New York Labor Law Article 20-C, “Retaliatory Action by Employers,” affords protections to employees who may notice and report inappropriate activities. Under this Article, which contains New York Labor Law §§ 740-741, an employer may not take any retaliatory personnel action against an employee because the employee:

discloses, or threatens to disclose to a supervisor or to a public body an activity, policy or practice of the employer that is in violation of law, rule or regulation which violation creates and presents a substantial and specific danger to the public health or safety, or constitutes the crime of health care fraud, or that the employee reasonably believes, in good faith, constitutes improper quality of patient care;

provides information to, or testifies before, any public body conducting an investigation, hearing or inquiry into any such violation of a law, rule or regulation by such employer; or

objects to, or refuses to participate in any such activity, policy or practice in violation of a law, rule or regulation.
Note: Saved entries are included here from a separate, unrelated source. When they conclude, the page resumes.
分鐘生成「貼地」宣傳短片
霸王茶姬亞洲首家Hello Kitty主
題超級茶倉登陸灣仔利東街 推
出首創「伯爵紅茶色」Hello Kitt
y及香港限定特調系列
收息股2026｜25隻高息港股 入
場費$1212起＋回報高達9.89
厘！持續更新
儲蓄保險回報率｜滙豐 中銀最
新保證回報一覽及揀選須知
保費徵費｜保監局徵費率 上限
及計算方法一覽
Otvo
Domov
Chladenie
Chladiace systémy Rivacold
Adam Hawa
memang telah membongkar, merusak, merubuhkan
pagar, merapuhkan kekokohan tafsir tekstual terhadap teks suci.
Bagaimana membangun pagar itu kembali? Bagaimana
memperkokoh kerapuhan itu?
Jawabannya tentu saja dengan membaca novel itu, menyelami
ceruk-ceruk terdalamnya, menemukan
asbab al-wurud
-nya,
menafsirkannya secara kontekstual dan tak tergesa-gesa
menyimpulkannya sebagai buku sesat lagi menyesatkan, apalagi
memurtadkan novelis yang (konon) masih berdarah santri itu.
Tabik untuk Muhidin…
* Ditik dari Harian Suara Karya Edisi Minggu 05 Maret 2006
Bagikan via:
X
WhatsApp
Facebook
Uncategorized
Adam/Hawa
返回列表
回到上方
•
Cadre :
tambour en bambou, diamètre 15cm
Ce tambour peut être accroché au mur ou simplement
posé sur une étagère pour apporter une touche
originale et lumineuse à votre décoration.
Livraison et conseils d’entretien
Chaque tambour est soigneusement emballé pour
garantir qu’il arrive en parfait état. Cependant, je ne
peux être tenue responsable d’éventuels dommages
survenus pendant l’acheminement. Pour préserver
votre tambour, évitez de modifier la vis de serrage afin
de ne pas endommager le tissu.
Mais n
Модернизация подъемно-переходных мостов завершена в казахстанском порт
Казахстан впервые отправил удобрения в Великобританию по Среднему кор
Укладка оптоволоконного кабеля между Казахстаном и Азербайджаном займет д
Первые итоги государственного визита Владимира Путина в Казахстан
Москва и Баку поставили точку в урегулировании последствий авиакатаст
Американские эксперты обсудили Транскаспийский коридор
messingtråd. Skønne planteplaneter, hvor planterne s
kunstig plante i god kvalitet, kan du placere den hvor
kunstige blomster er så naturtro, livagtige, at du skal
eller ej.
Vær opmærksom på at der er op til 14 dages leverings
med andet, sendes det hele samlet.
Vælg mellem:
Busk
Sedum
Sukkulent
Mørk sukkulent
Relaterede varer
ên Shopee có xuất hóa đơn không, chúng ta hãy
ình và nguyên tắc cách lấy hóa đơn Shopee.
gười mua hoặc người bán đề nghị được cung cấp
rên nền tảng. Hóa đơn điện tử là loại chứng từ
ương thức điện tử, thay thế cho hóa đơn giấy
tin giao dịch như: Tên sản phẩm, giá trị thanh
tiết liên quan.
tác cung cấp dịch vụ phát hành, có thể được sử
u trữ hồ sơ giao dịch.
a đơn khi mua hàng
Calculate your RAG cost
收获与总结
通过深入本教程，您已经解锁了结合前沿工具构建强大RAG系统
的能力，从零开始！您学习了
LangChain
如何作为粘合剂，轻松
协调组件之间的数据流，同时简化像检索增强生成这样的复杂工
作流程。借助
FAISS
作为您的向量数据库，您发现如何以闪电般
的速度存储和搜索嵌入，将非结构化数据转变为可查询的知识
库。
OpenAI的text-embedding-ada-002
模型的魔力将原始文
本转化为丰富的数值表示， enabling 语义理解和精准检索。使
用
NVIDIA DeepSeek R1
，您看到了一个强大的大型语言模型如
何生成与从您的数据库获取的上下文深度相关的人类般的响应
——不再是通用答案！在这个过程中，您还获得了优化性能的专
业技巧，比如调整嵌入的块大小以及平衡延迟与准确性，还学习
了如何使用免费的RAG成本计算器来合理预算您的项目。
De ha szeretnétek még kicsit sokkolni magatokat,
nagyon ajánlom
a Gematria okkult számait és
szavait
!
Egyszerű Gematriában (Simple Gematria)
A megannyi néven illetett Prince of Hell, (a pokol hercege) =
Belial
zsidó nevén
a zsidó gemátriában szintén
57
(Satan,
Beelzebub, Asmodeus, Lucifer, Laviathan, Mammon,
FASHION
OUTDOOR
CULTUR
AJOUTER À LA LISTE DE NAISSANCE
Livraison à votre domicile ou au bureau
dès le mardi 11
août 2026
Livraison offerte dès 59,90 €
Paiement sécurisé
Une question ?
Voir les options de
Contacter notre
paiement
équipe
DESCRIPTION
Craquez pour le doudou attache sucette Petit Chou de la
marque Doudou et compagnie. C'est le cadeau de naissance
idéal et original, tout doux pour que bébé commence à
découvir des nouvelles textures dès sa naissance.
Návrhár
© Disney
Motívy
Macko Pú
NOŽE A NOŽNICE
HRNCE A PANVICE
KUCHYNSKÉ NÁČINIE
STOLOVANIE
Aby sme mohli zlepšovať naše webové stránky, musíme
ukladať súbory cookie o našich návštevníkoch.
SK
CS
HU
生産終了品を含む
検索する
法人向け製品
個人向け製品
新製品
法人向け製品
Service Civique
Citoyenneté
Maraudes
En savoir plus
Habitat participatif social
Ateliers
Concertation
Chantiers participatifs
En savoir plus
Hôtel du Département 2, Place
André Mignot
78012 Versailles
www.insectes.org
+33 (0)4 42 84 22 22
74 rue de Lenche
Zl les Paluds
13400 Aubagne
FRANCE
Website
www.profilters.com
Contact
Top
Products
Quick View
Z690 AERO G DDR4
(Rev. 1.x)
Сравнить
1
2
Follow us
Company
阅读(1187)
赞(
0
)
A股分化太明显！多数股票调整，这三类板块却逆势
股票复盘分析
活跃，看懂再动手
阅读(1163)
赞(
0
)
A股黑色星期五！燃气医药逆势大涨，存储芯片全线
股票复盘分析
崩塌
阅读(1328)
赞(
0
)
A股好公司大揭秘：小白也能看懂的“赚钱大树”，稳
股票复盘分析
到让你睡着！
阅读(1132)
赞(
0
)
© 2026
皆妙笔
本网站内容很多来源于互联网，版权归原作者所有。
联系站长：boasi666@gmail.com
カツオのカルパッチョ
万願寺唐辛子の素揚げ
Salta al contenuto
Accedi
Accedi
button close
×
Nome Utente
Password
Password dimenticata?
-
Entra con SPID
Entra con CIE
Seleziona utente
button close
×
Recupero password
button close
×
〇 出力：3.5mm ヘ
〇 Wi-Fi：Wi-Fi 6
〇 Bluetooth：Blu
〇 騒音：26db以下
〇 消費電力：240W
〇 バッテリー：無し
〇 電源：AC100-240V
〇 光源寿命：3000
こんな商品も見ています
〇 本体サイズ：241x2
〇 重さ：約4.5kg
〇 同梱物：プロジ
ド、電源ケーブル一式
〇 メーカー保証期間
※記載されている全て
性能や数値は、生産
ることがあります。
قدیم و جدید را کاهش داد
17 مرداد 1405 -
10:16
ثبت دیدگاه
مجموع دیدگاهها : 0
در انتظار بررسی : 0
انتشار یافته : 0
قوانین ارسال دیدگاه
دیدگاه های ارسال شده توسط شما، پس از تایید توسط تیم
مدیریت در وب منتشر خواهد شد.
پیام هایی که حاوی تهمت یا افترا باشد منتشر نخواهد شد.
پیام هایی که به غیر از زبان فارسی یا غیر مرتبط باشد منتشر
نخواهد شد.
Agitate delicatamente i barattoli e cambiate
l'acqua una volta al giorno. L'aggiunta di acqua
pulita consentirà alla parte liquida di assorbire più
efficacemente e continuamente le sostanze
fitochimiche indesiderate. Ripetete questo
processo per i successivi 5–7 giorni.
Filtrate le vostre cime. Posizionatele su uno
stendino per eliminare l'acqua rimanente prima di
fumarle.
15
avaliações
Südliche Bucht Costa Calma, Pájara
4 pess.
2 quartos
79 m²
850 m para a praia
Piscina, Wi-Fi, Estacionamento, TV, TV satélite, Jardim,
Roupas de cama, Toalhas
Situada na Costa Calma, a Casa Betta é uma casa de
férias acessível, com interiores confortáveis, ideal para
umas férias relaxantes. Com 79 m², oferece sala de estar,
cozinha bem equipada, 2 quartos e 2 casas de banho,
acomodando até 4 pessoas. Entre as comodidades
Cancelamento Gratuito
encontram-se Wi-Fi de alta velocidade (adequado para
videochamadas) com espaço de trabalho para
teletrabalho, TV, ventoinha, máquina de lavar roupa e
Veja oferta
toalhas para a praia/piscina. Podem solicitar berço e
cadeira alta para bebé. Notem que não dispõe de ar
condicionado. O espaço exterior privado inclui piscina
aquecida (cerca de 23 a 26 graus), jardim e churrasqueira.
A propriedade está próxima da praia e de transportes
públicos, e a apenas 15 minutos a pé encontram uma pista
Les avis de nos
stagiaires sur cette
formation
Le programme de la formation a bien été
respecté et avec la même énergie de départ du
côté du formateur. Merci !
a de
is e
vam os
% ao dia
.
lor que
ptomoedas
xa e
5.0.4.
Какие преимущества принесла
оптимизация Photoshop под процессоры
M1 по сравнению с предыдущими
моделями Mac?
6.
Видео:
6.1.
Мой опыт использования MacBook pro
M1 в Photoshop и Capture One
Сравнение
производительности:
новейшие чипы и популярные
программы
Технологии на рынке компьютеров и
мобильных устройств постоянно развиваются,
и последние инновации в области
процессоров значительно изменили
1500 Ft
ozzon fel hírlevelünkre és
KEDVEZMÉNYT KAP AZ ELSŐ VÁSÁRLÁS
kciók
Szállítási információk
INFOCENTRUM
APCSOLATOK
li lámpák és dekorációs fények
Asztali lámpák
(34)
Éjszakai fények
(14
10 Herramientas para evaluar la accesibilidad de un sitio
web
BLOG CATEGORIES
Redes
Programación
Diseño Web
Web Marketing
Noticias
(NY Labor Law §§ 740(2) & 741(2)).

The law defines “improper quality of patient care” as a practice, action, or failure to act of an employer which violates law and which relates to matters which may present a substantial and specific danger to public health or safety or a significant threat to the health of a specific patient. (NY Labor Law § 741(1)(d)).

To bring an action under New York Labor Law § 740, the employee must first bring the alleged violation to the attention of the employer and give the employer a reasonable opportunity to correct the allegedly unlawful practice. (NY Labor Law §§ 740(3)) & 741(3)). However, there is no requirement to first notify the employer if the issue involves improper quality of patient care, as defined above, and presents an imminent threat to public health or safety or to the health of a specific patient, and the whistleblower reasonably believes in good faith that reporting to a supervisor would not result in corrective action. (NY Labor Law § 741(3)).

The law allows employees who are the subject of a retaliatory action to bring a civil action in court seeking relief such as an injunction prohibiting continued retaliation; reinstatement, back-pay and compensation of reasonable costs. (NY Labor Law § 740(4)& (5)). In addition, if an employer retaliates in bad faith against an employee whistleblower, and if the employee’s complaint concerned the improper quality of patient care, the employer may be subject to civil penalty of an amount not to exceed $10,000, which is paid to a New York State fund devoted to improving the quality of patient care. (NY Labor Law § 740(4)(d)). The law also provides that employees who bring an action without basis in law or fact may be held liable to the employer for its attorney’s fees and costs. (NY Labor Law § 740(6)).